I’m British Filipino, my mum’s Filipino and my dad’s English. I grew up in the countryside in a very small village where there were very few people of colour, and two of them were related to me. It’s very cliché and a lot of my Asian friends have a similar experience, but when you grow up in an environment like that, you distance yourself from anything that makes you different. You try to fit in with everyone. So I was never Filipino; I was always half Filipino or wouldn’t really address it at all. It wasn’t until filmmaking that I realized your own personal history and experience are a real resource when telling stories and that gave me permission to mine my personal experience and heritage and explore that on screen. One of my first lessons in screenwriting was, “Don’t write a film about skydiving if you’ve never skydived.” I took that literally, so I’d write very personal stories, figuring out where I was from. Then, as I got older and had more resources, I started to make slightly more ambitious films.

You’ve had an impressive festival run and are now BAFTA nominated alongside fellow NFTS graduates and other fabulous filmmakers.

We were really honoured and surprised. None of us expected to be in consideration. When you make a genre film like this, you make it with the intention to reach audiences and festivals, but you never really consider yourself in the running for the main competition awards. When the longlist came out, none of us woke up to look at it because we didn’t expect to be on there. We found out through mutual friends and it was incredible news to wake up to. However, once that news came out, and you knew that list of 10 films was going to be cut down to five, that entire week was filled with anxiety.
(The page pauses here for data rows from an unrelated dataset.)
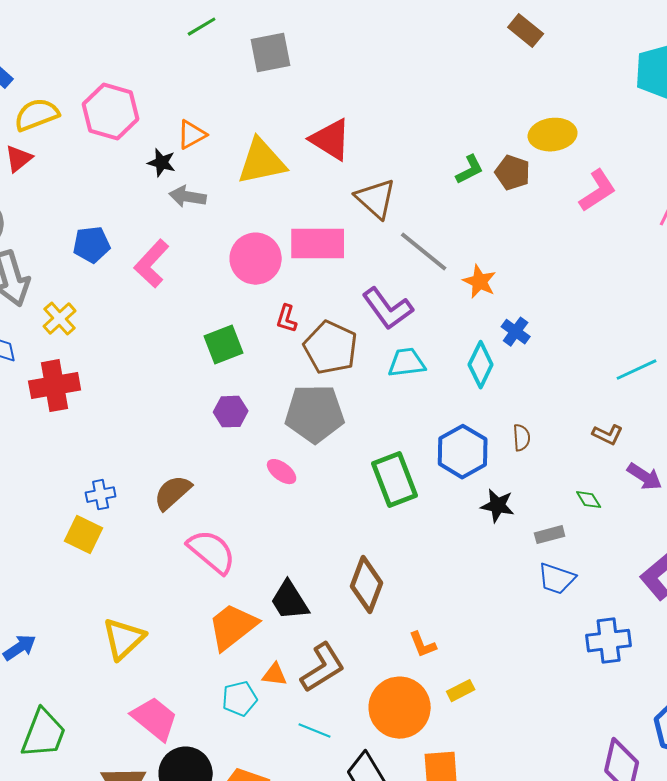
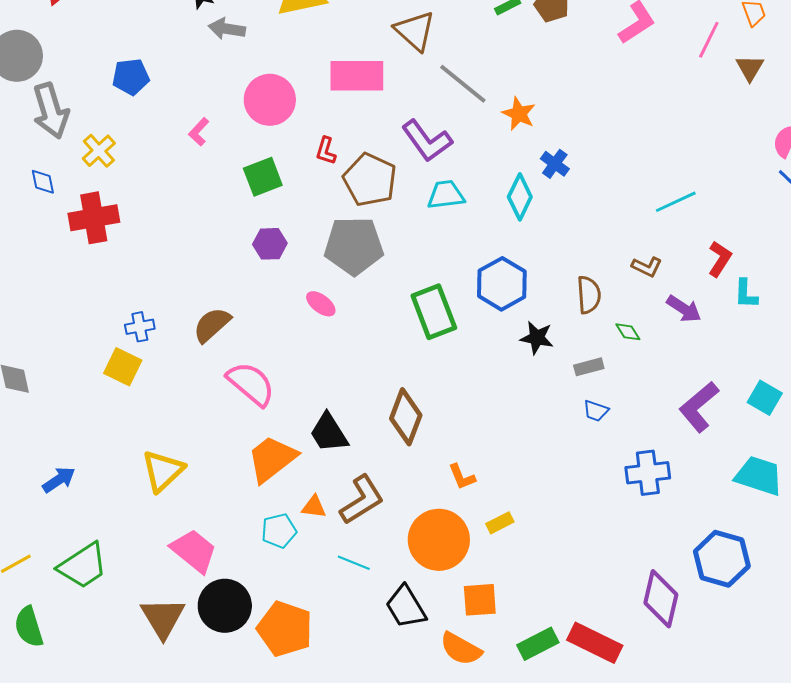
pink circle: (256, 259) -> (270, 100), moved
pink L-shape: (152, 264) -> (199, 132), moved, size x0.6
brown semicircle: (522, 438) -> (589, 295), moved, size x1.4
blue trapezoid: (557, 579) -> (596, 411), size x0.7
green trapezoid: (44, 734) -> (83, 566), turned 36

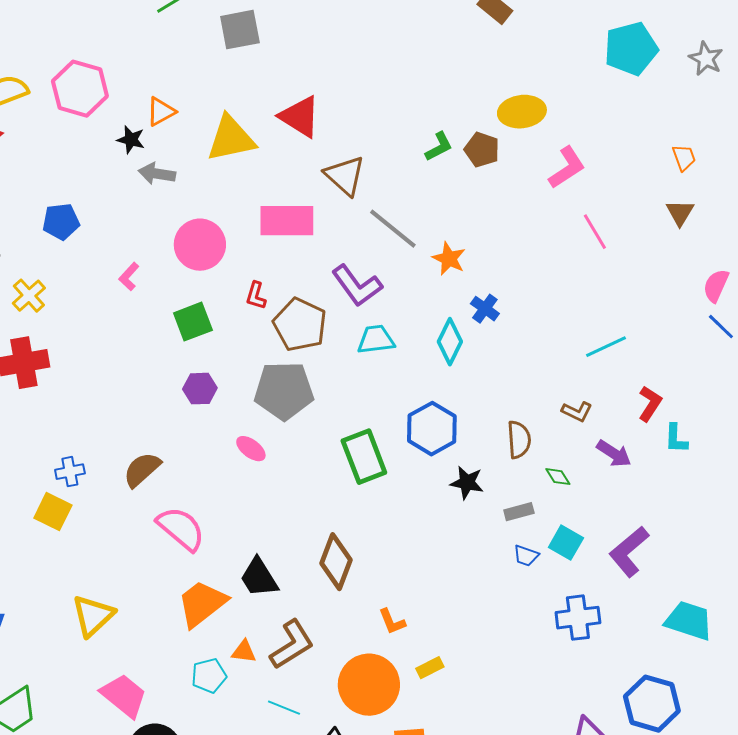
pink line: (709, 40) -> (595, 232), moved, turned -57
cyan square: (765, 398) -> (566, 543), moved

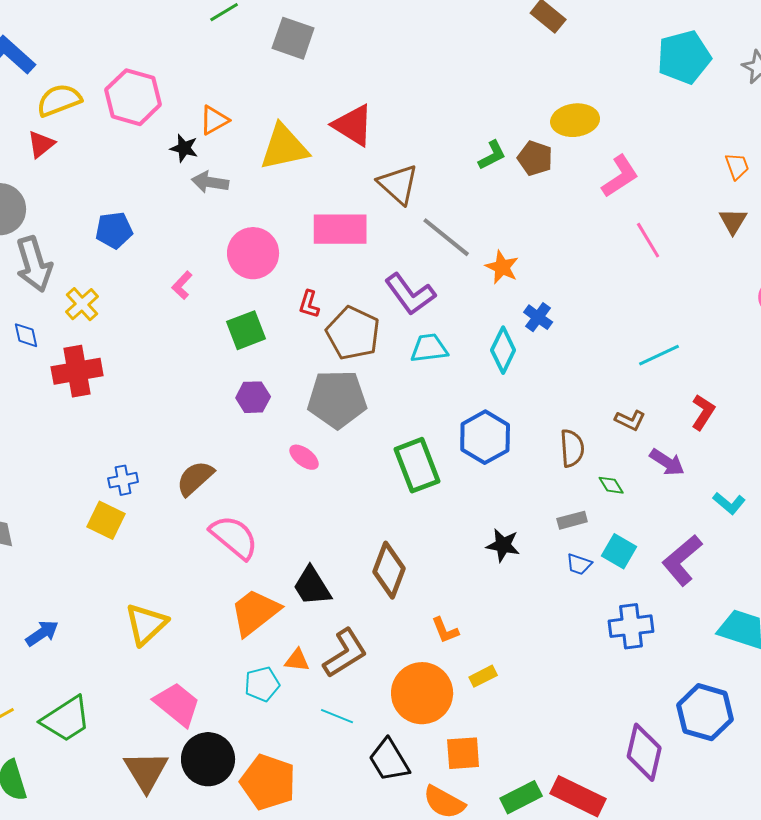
gray square: (240, 30) -> (293, 38), turned 30
cyan L-shape: (676, 439) -> (729, 503), moved, turned -52
black star: (467, 483) -> (503, 545), moved

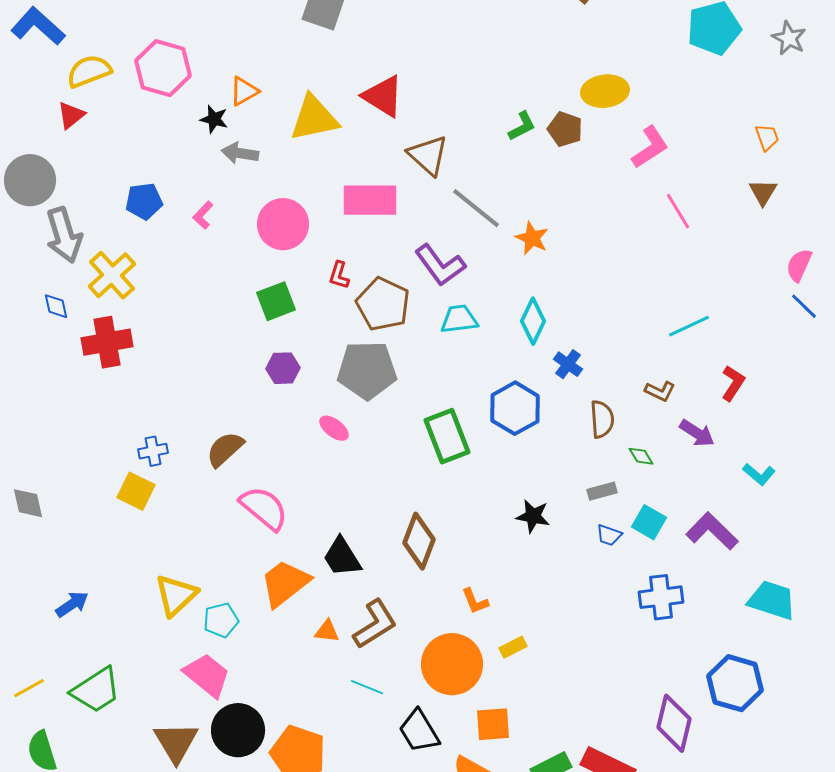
pink L-shape: (182, 285) -> (203, 215), moved
yellow cross: (82, 304) -> (112, 275), size x1.4
blue cross: (538, 317) -> (568, 364), moved
purple L-shape: (682, 560) -> (712, 531), turned 84
cyan pentagon: (262, 684) -> (221, 620), moved

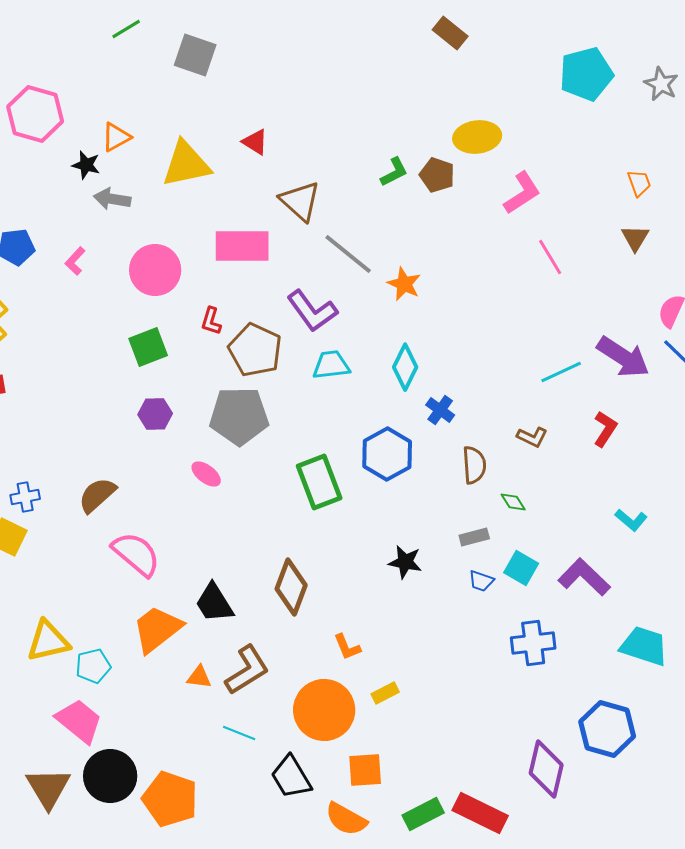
red triangle: (383, 96) -> (255, 142), size x0.6
purple arrow: (697, 433) -> (623, 357), moved, size x1.5
yellow triangle: (176, 595) -> (48, 641), turned 30

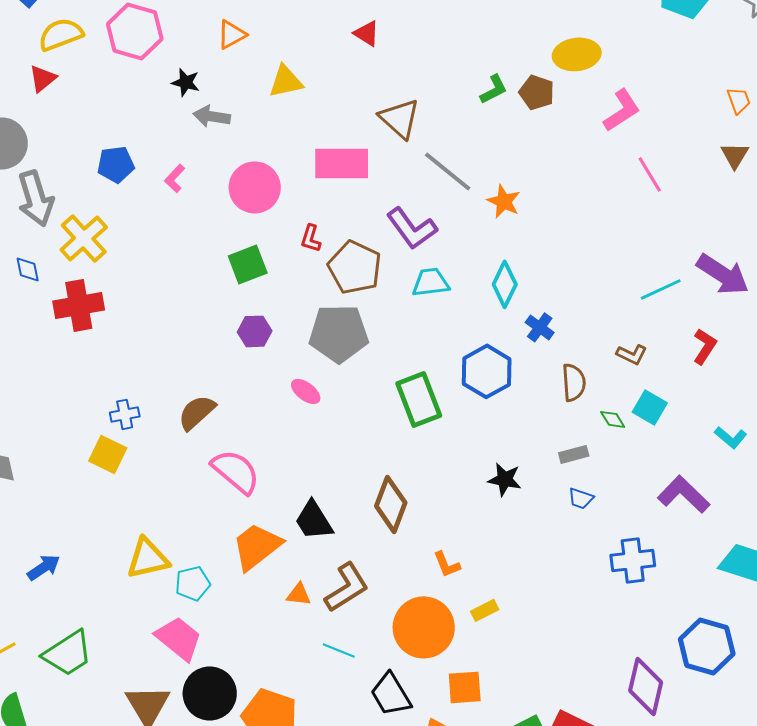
orange triangle: (116, 137) -> (232, 34), moved
red triangle: (255, 142) -> (367, 33), moved
yellow triangle: (186, 164) -> (286, 81), size x0.7
cyan square: (521, 568) -> (650, 407), moved

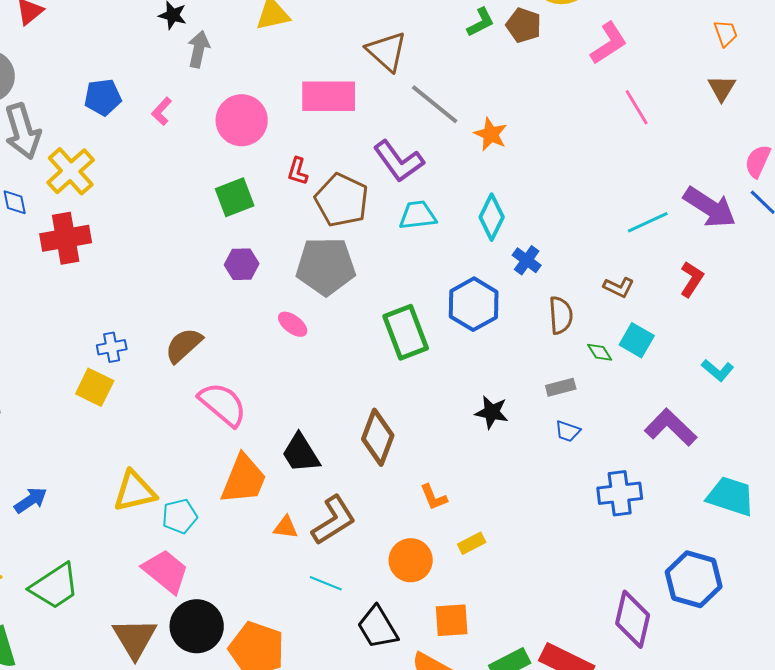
gray arrow: (212, 116) -> (199, 49), turned 93
orange trapezoid: (257, 546) -> (244, 479), turned 150
orange circle: (424, 627) -> (411, 560), size x0.7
I felt like I couldn’t celebrate being on the longlist because I was worried about not getting any further. My producer would constantly sit me down and say, “The longlist is an incredible achievement by itself. Please be proud of that.”

I couldn’t even watch the live stream. My girlfriend and I went ice skating so I could put my phone in a locker and not find out for a while. When we found out, it was incredible. I’m really happy that the crew are getting their work recognised, they poured so much of themselves and their time into this. A lot of these crew members I’ve worked with multiple times. My producer, Karima Sammout Kanellopoulou, is incredible, and we’re developing our feature together. My production designer, Sehar Kidwai and Oliver, the sound designer and composer, are all crew members I’ve worked with and met at film school. It’s nice to have their work recognised – it means a lot.